Lesson 4 - Missing Values and Categorical Features
Welcome to Missing Values and Categorical Features
Real data is messy in two specific, predictable ways: it has holes and it has words. Some rows are missing a value; some columns hold categories like workclass or occupation instead of numbers. For most machine learning models these two facts mean a whole preprocessing stage before you can even call fit: imputers to fill the gaps, and one-hot encoders to turn categories into columns of zeros and ones.
Our running team, Northwind Analytics, is about to build a model on the real Adult Income dataset, predicting whether a person earns more than 50,000 dollars a year. That dataset has both problems at once: three of its columns (workclass, occupation, native-country) contain genuine missing values, and eight of its columns are categorical. A colleague coming from linear models is already reaching for SimpleImputer and OneHotEncoder. In this lesson you will show Northwind that with XGBoost, most of that machinery is unnecessary. XGBoost handles missing values through the sparsity-aware split finding you first heard named in Module 2, and it handles categories through native categorical splits. You will prove both work on real data, with real numbers produced by running the code.

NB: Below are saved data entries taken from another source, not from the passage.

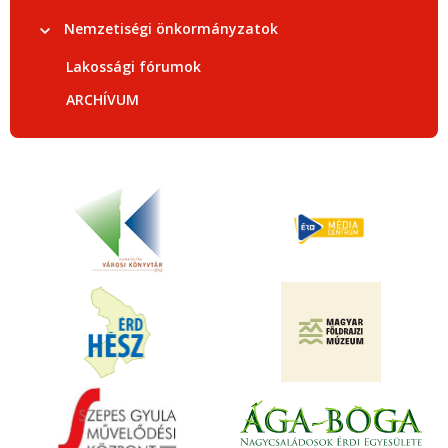
Nemzetiségi önkormányzatok
Lakossági fórumok
ARCHÍVUM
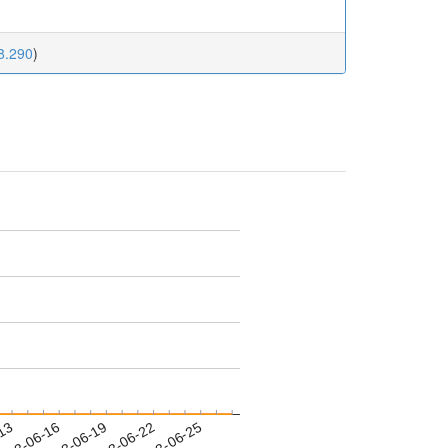
18.290
)
-13
023-06-16
2023-06-19
2023-06-22
2023-06-25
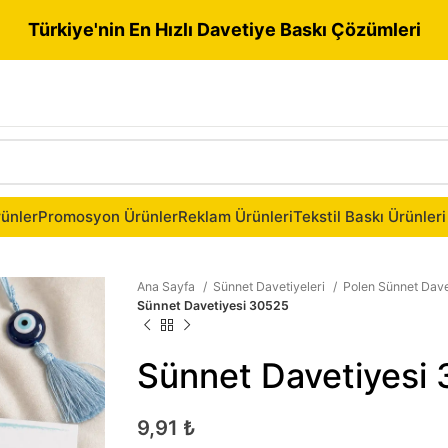
Türkiye'nin En Hızlı Davetiye Baskı Çözümleri
ünler
Promosyon Ürünler
Reklam Ürünleri
Tekstil Baskı Ürünleri
Ana Sayfa
Sünnet Davetiyeleri
Polen Sünnet Dave
Sünnet Davetiyesi 30525
Sünnet Davetiyesi
9,91
₺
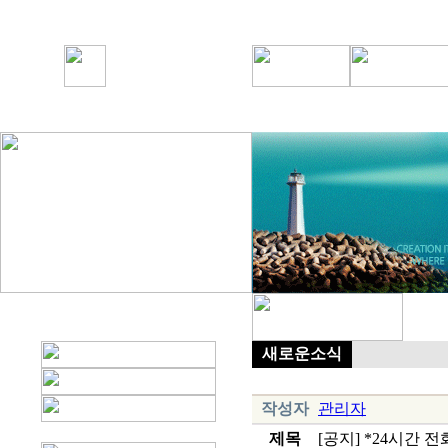
새로운소식
작성자
관리자
제목
[공지] *24시간 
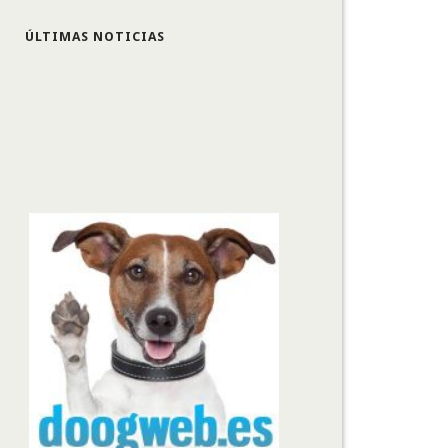
ÚLTIMAS NOTICIAS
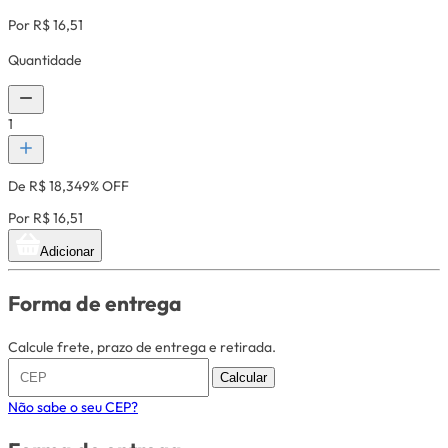
Por R$ 16,51
Quantidade
1
De R$ 18,34
9% OFF
Por R$ 16,51
Adicionar
Forma de entrega
Calcule frete, prazo de entrega e retirada.
Calcular
Não sabe o seu CEP?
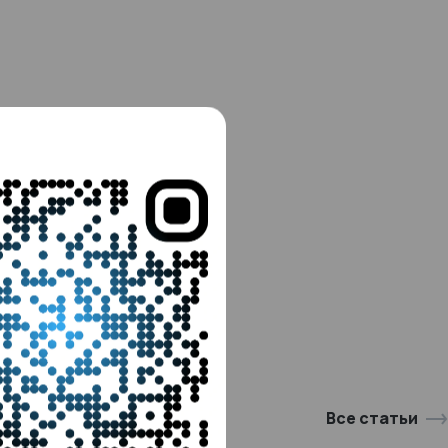
Все статьи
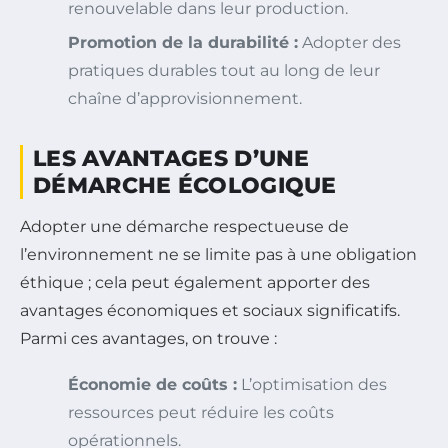
renouvelable dans leur production.
Promotion de la durabilité :
Adopter des
pratiques durables tout au long de leur
chaîne d’approvisionnement.
LES AVANTAGES D’UNE
DÉMARCHE ÉCOLOGIQUE
Adopter une démarche respectueuse de
l’environnement ne se limite pas à une obligation
éthique ; cela peut également apporter des
avantages économiques et sociaux significatifs.
Parmi ces avantages, on trouve :
Économie de coûts :
L’optimisation des
ressources peut réduire les coûts
opérationnels.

By the end of this lesson, you will be able to:
- Explain why most models need imputation and how XGBoost instead learns a default branch direction for missing values at each split
- Train an
XGBClassifieron data containingnp.nanwith no imputer and confirm it predicts without error - Enable native categorical splits with
enable_categorical=Trueandtree_method="hist", passing a pandas DataFrame withcategorydtype straight tofit - Compare native categorical against traditional one-hot encoding on the same split and report both the accuracy and the feature-count difference
- Decide when native categorical support helps and what its caveats are
You should be comfortable with the scikit-learn fit/predict workflow, a stratified train/test split, and the split-finding idea from Module 2. Let’s begin.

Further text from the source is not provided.